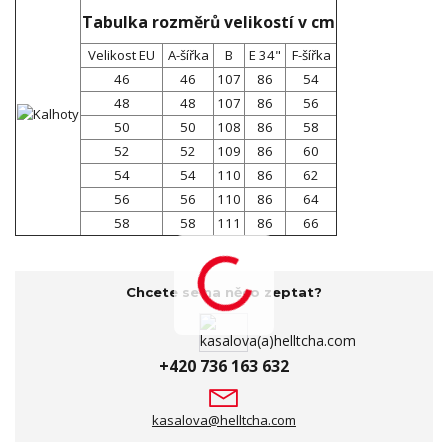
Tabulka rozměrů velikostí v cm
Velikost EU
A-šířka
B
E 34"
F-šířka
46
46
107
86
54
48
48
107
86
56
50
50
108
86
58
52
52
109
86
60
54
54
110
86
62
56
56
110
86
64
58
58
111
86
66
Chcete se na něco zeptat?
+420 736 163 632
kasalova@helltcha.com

----------

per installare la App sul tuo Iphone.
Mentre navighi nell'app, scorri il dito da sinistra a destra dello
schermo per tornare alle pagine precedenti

----------

In the material above, transcribe exactly the lines beginning at the one with "Tabulka rozměrů velikostí v cm" and ending at the one with "kasalova@helltcha.com", both included.

Tabulka rozměrů velikostí v cm
Velikost EU
A-šířka
B
E 34"
F-šířka
46
46
107
86
54
48
48
107
86
56
50
50
108
86
58
52
52
109
86
60
54
54
110
86
62
56
56
110
86
64
58
58
111
86
66
Chcete se na něco zeptat?
+420 736 163 632
kasalova@helltcha.com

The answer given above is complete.